-- Opening Marker --

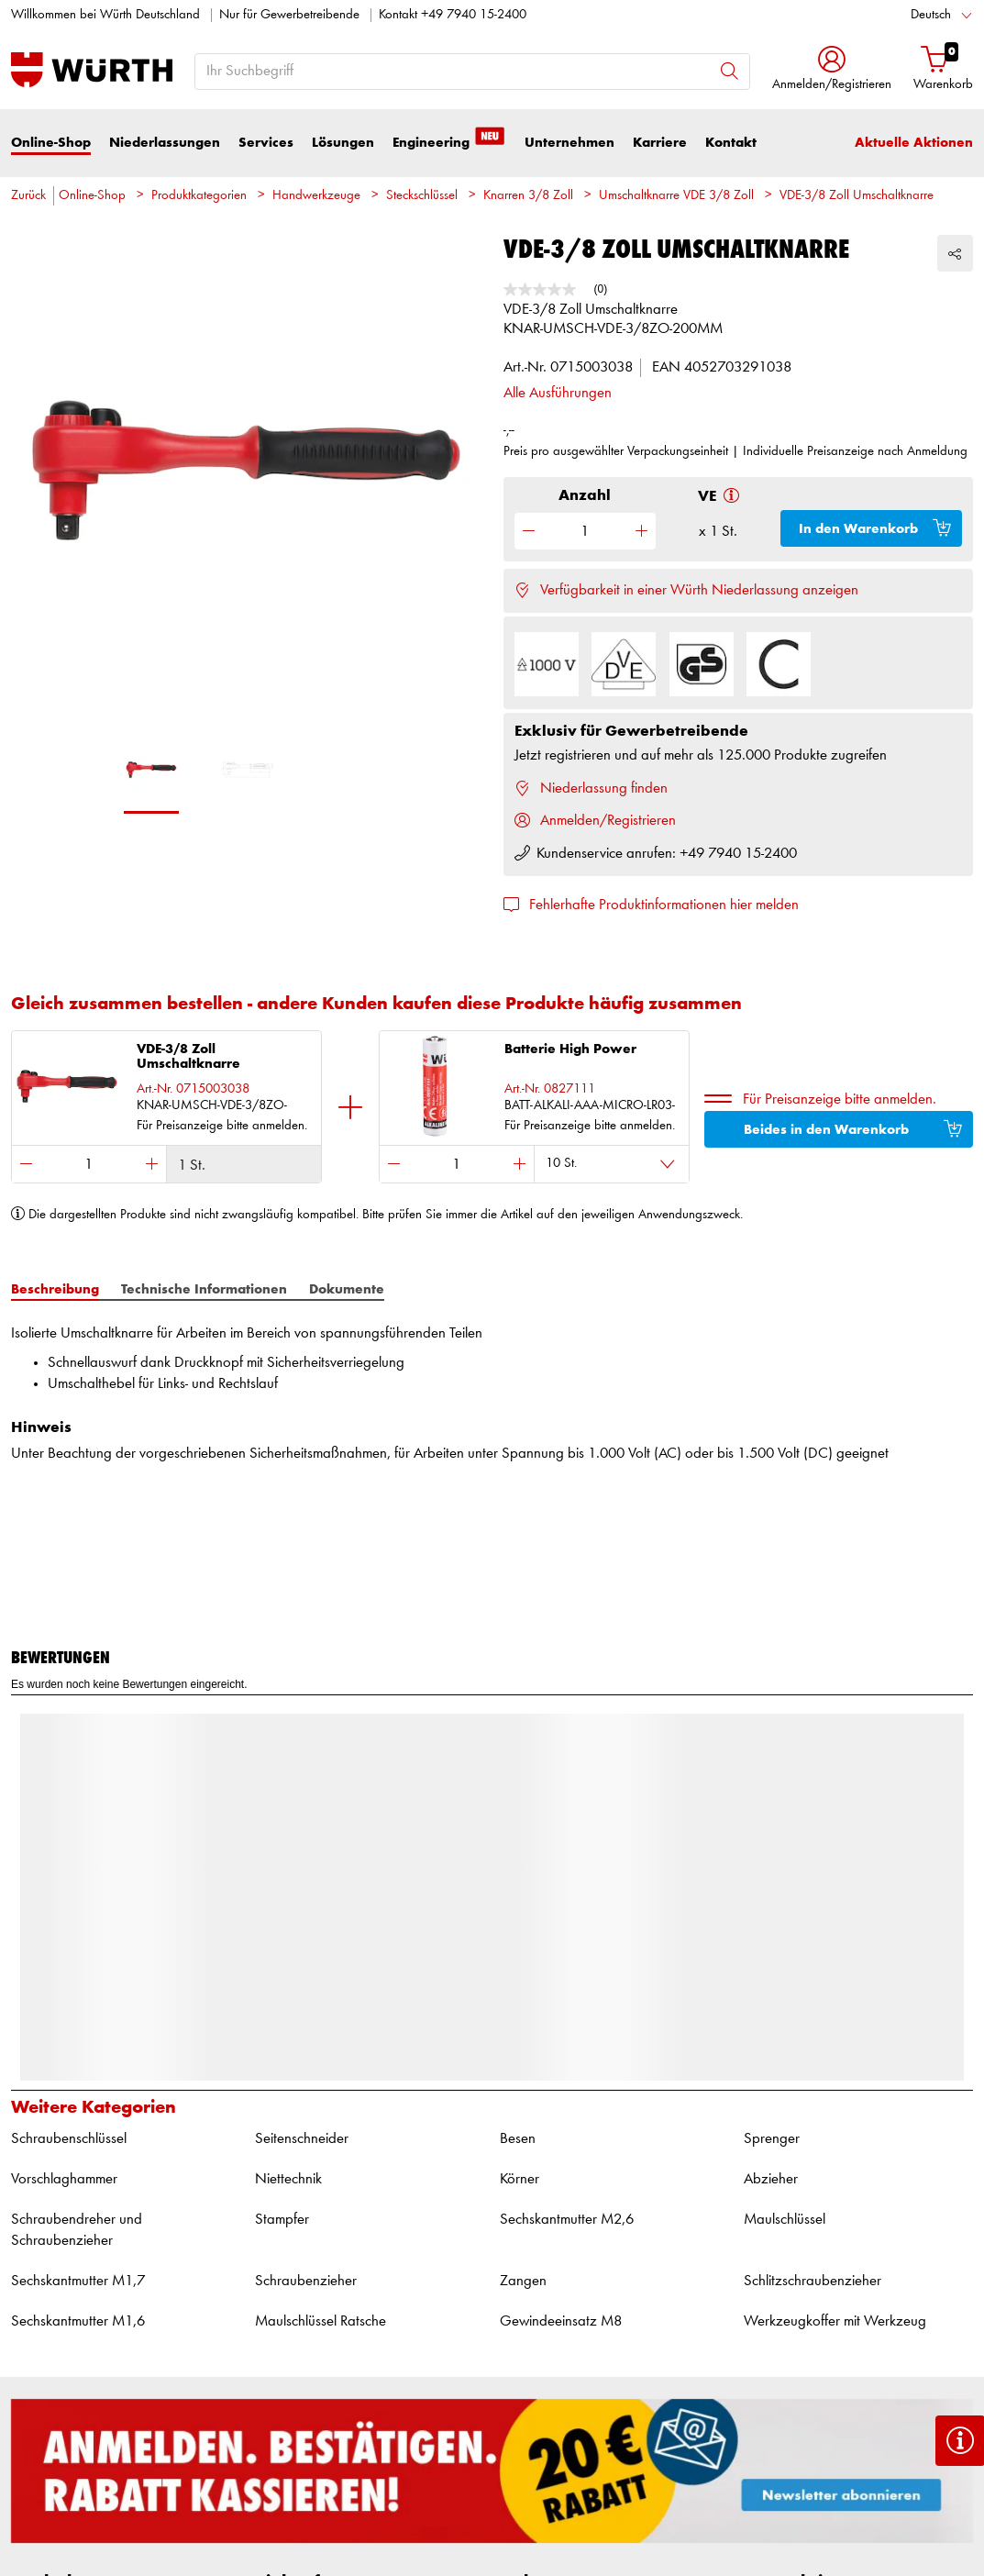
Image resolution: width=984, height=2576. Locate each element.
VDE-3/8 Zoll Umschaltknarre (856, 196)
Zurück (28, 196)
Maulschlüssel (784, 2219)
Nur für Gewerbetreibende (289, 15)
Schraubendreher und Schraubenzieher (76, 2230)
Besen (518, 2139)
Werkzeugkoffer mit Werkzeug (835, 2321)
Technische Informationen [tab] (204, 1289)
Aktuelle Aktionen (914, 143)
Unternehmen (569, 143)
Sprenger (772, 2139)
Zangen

-- Closing Marker --

Problem requirements.
Your task is to reproduce exactly the lines from the one with "Besen (518, 2139)" through the end of the listing. Both ends belong in the answer.

Response area.
Besen (518, 2139)
Werkzeugkoffer mit Werkzeug (835, 2321)
Technische Informationen [tab] (204, 1289)
Aktuelle Aktionen (914, 143)
Unternehmen (569, 143)
Sprenger (772, 2139)
Zangen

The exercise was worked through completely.